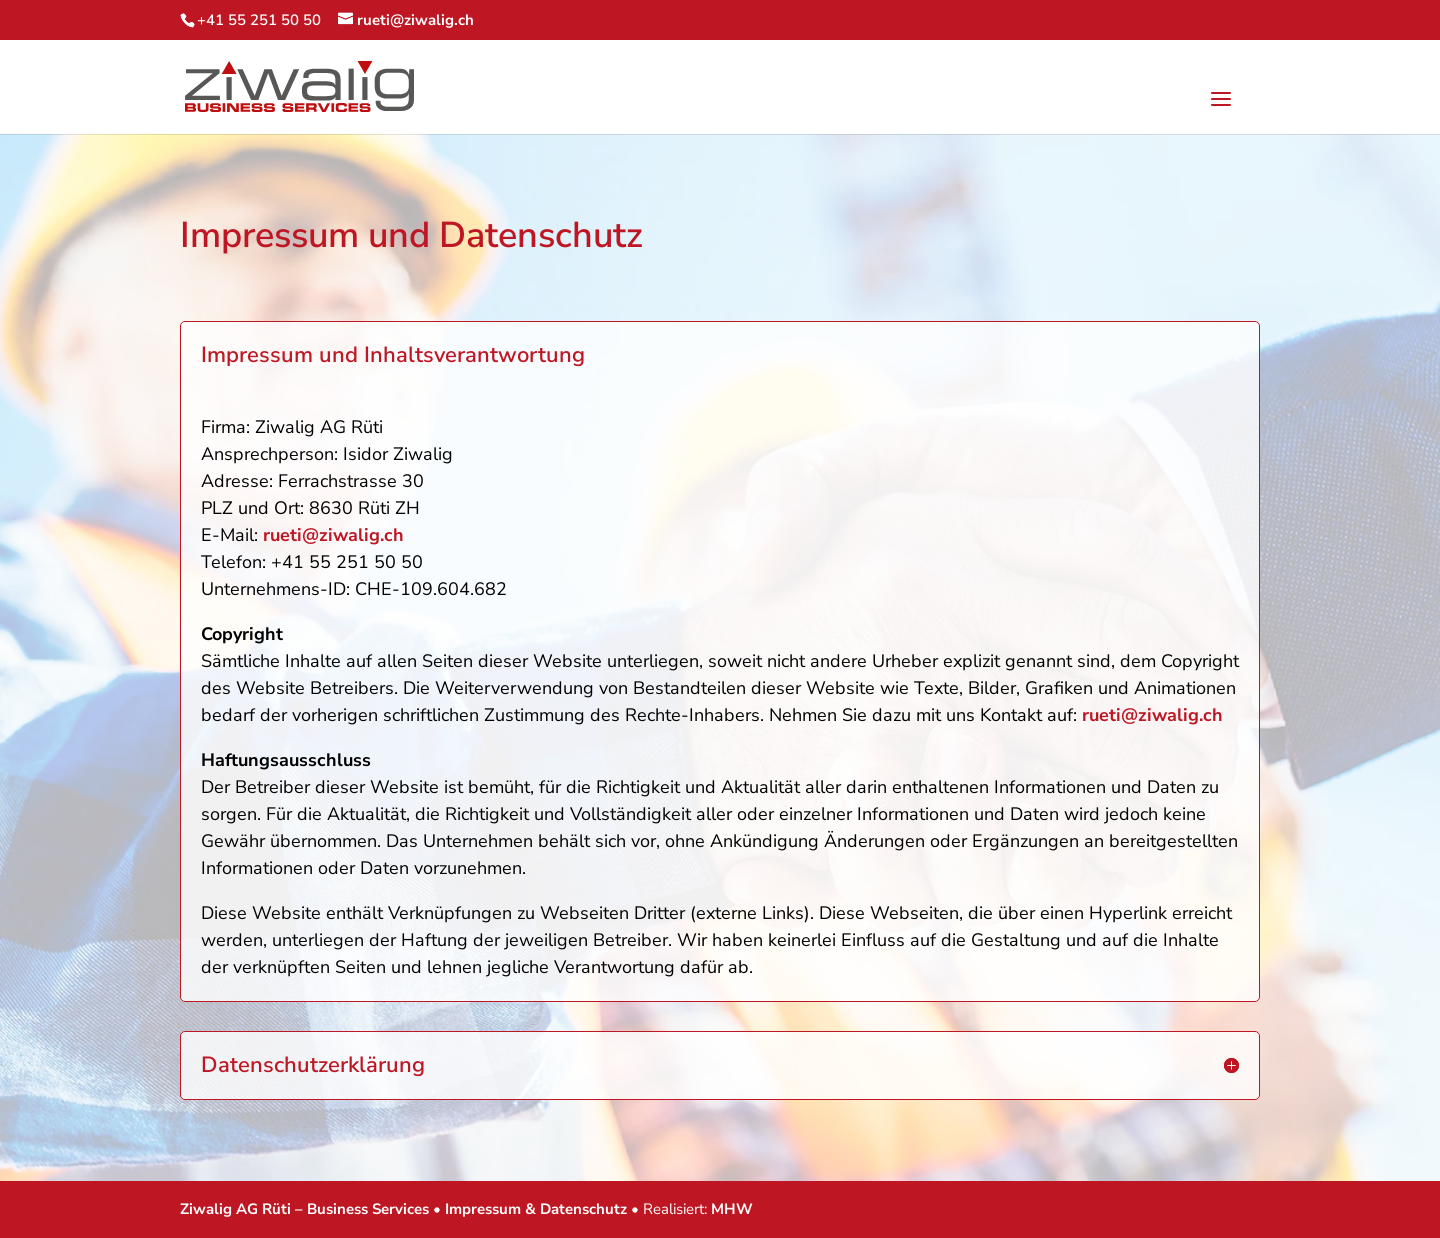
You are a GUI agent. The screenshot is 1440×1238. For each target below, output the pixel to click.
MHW (732, 1209)
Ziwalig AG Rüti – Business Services (304, 1209)
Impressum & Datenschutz (536, 1209)
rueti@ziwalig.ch (333, 535)
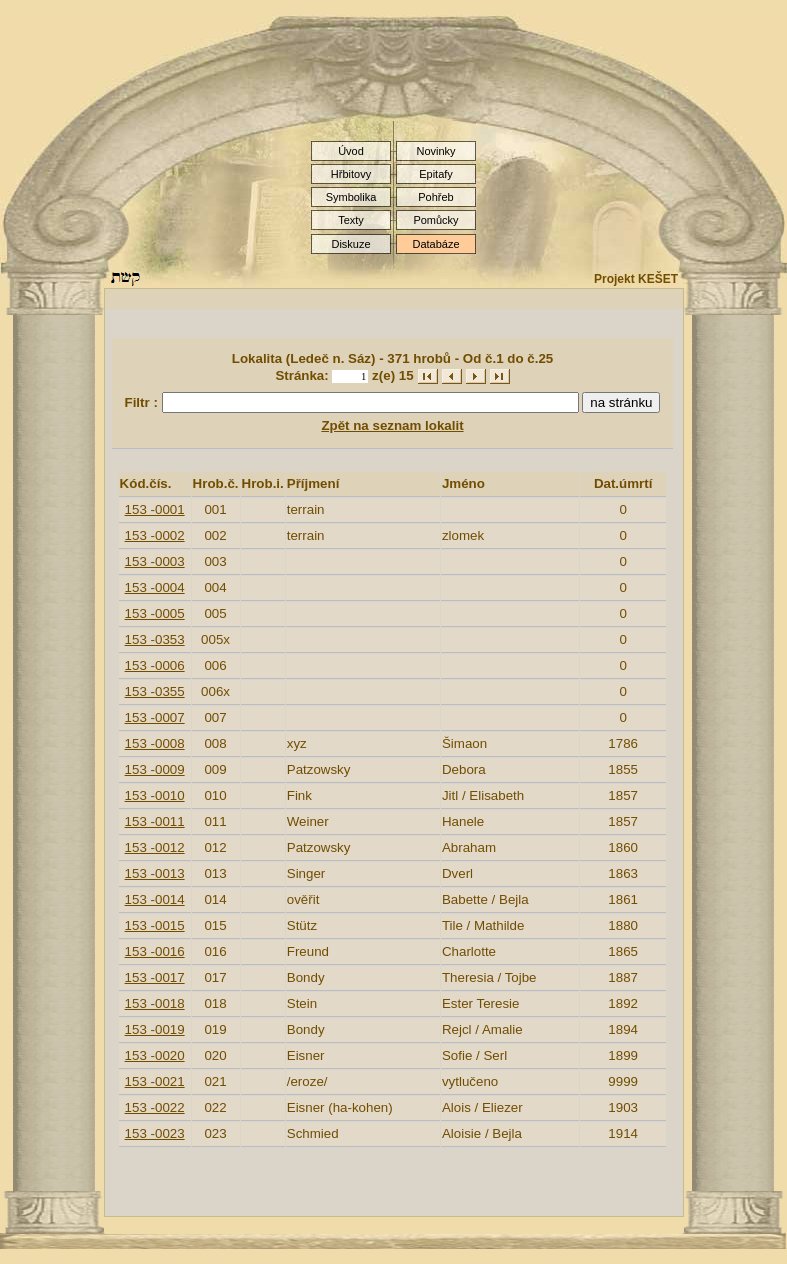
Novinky (435, 151)
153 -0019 (155, 1029)
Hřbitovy (351, 174)
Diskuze (350, 244)
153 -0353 (155, 639)
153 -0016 (155, 951)
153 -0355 (155, 691)
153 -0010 (155, 795)
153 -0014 (155, 899)
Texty (351, 220)
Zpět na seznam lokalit (392, 425)
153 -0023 (155, 1133)
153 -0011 (155, 821)
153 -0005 (155, 613)
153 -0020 (155, 1055)
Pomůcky (435, 220)
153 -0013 (155, 873)
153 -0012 (155, 847)
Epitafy (436, 174)
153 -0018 (155, 1003)
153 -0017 (155, 977)
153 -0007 (155, 717)
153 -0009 (155, 769)
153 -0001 (155, 509)
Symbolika (351, 197)
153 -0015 (155, 925)
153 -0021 (155, 1081)
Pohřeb (435, 197)
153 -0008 (155, 743)
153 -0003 (155, 561)
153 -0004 (155, 587)
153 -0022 (155, 1107)
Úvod (351, 151)
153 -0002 (155, 535)
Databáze (435, 244)
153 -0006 (155, 665)
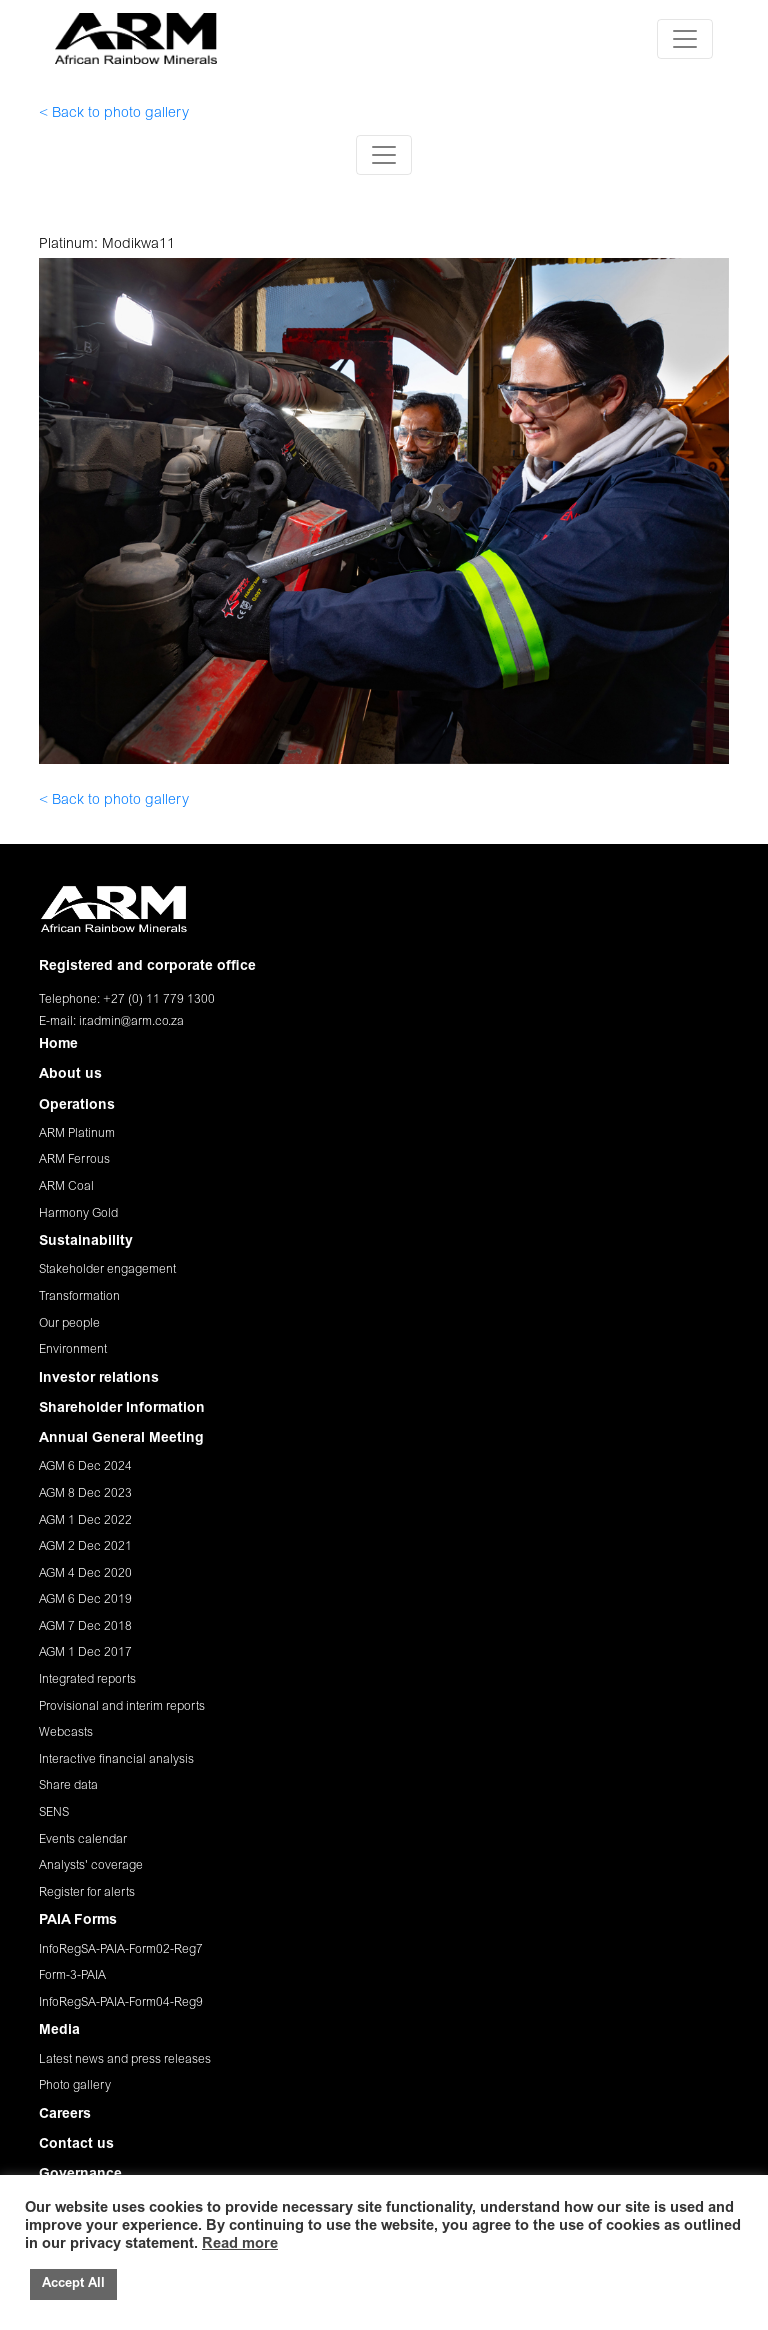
··········
* TASK TO CARRY OUT *
Could each line of the data be written out exactly, with no pictures included?

* WRITTEN RESPONSE *
You are a GUI agent. The screenshot is 1440×1238. For each target below, output the pixel to click.
MHW (732, 1209)
Ziwalig AG Rüti – Business Services (304, 1209)
Impressum & Datenschutz (536, 1209)
rueti@ziwalig.ch (333, 535)
Novinky (435, 151)
153 -0019 (155, 1029)
Hřbitovy (351, 174)
Diskuze (350, 244)
153 -0353 (155, 639)
153 -0016 (155, 951)
153 -0355 (155, 691)
153 -0010 (155, 795)
153 -0014 (155, 899)
Texty (351, 220)
Zpět na seznam lokalit (392, 425)
153 -0023 (155, 1133)
153 -0011 (155, 821)
153 -0005 (155, 613)
153 -0020 (155, 1055)
Pomůcky (435, 220)
153 -0013 (155, 873)
153 -0012 (155, 847)
Epitafy (436, 174)
153 -0018 (155, 1003)
153 -0017 (155, 977)
153 -0007 (155, 717)
153 -0009 (155, 769)
153 -0001 (155, 509)
Symbolika (351, 197)
153 -0015 (155, 925)
153 -0021 (155, 1081)
Pohřeb (435, 197)
153 -0008 (155, 743)
153 -0003 (155, 561)
153 -0004 (155, 587)
153 -0022 (155, 1107)
Úvod (351, 151)
153 -0002 (155, 535)
Databáze (435, 244)
153 -0006 (155, 665)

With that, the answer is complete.